6 responses to “Hari Ke Charana Kamala

  1. indigoite

    Happy Janmashtami Suja. So what if it isn’t celebrated “traditionally”. You track, remember and honour every festival. You embody the spirit of the festival better than most who celebrate the form.

    Inevitably, when seeing a post about which I am not familiar at all, my interest was piqued to read more about it. Shree Raga is apparently an early evening, after sundown raga and I waited till the appropriate time to listen to Paluskar !! Not sure if that helped, but I found it a very nice and lilting raga and an enjoyable lovely rendition.

    I understand the raga is very devotional in nature and Wikipedia says its the first raga to feature in the Guru Granth Sahib. Presumably the raga is close to Sikhs too.

    Couldn’t help wonder what the Carnatic equivalent is, but couldn’t figure head or tail. Let that be. I shall revel in Hari ke Charan Kamala one more time !

    • Hi Ramesh, I guess I have a certain amount of guilt for not following in the footsteps of my ancestors, in doing what they did to celebrate festivals. The guilt is bigger than that of course, the guilt of marrying outside my community is still strong even after 36 years have passed. The roots go deep and uprooting them has left a wound.

      I did read about Shree being an evening raga. I am a bit unsure how the recommended times affect our reaction; maybe I should do a small experiment, listening at different times and see if my reaction to the music is different. Of course there are so many other factors one cannot control so the experiment would be moot in any case. There is some good technical information on Shree at this site. Do read the appendix as well. https://www.parrikar.org/hindustani/shree/

      Cheers. Suja

  2. As always, I enjoyed your opening comments with their characteristic lucidity, fluidity and felicity. Why don’t you one day write a vivid and racy novel, instead of just the bhakti-mein-shakti stuff? Since the link was to the peerless DVP, I soaked in his voice with pleasure for a couple of minutes.

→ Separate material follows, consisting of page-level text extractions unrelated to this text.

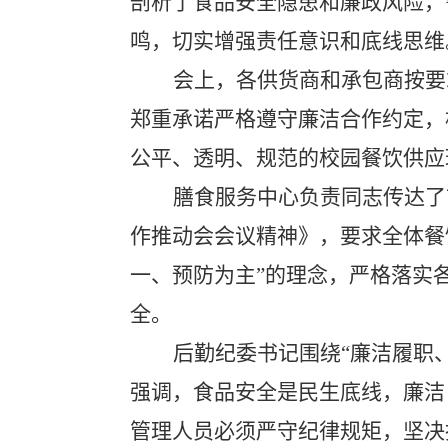
剖析了食品安全隐患和廉政风险，
鸣，切实增强责任意识和底线思维
会上，各供货商
和承包商按要
郑重承诺严格遵守廉洁合作约定，
公平、透明、规范的校园餐饮供应
膳食服务中心负责同志传达了
作推动会会议精神》，要求全体餐
一、预防为主”的理念，严格落实
全。
后勤纪委书记围绕
“廉洁履职
强调，食品安全是民生底线，廉洁
管理人员必须严守纪律规矩，坚决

    Do you know that DVP was my mama’s music teacher? The same mama whose grand-daughter Avanti Patel is aspiring to become the Indian Idol.

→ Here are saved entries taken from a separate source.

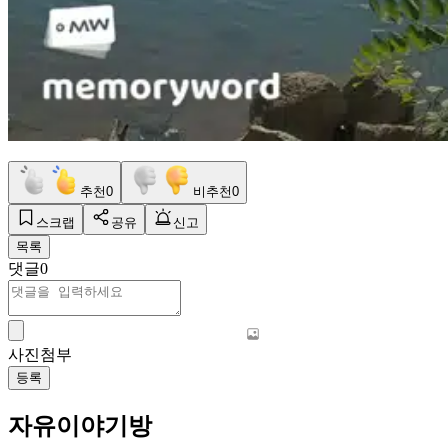
추천
0
비추천
0
스크랩
공유
신고
목록
댓글
0
사진첨부
등록
자유이야기방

    • Thank you Srinivas! Its good of you to come and read even though you aren’t into the same kind of music as I am 🙂 Do I really come across as the bhakti-mein-shakti type? I had hoped for jeevan-me-sangeet or something like that! Kya karein, hamein to bhakti sangeet hi pasand hai! That said, I am actually thinking of writing a novel one day. I even have a good idea, a story line..but I need to garner some skills. Maybe I’ll join a creative writing class when we move back to Aus.

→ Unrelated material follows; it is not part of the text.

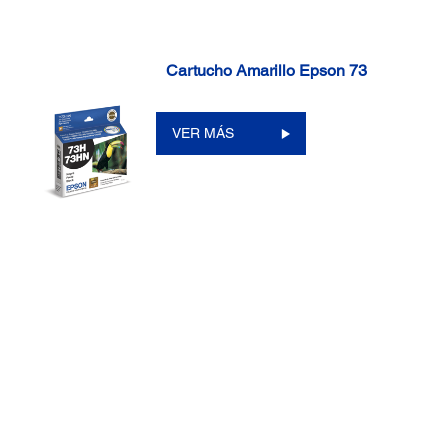
Cartucho Amarillo Epson 73
VER MÁS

      Really? Your mama learnt music from DVP? How amazing! Now wonder young Avanti has such talent! She is my fav amoungst the girls but knowing my penchant for classical music, you can guess who I like amongst the boys no doubt 🙂
      Cheers. Suja

  3. Sundar Puttanna

    Hi Suja,
    Many many thanks for your wonderful writings on Hari ke charan kamal..in raag Shree. I thoroughly enjoyed listening to this piece rendered by maestro late DVP. I must have felt elated as I heard it in the evening. I agree the timings are as important as our moods. Great! Please share the new experiences like this as often as possible. Like you, I too don’t celebrate our festivals in the traditional ways,but enjoy listening devotional music,both Carnatic and Hindustani. Your articles on music certainly inspire me and do not miss to read and listen to the linked songs and music.

    • Hi Sundar, DVP is just amazing, isn’t he! Festivals are important socially, a way to come together with one’s own community. I wonder sometimes if I have not missed out on this communal solidarity but then that’s life, we gain in some things and we lose in others. Thanks for your kind comment, I will try and write as often as I can.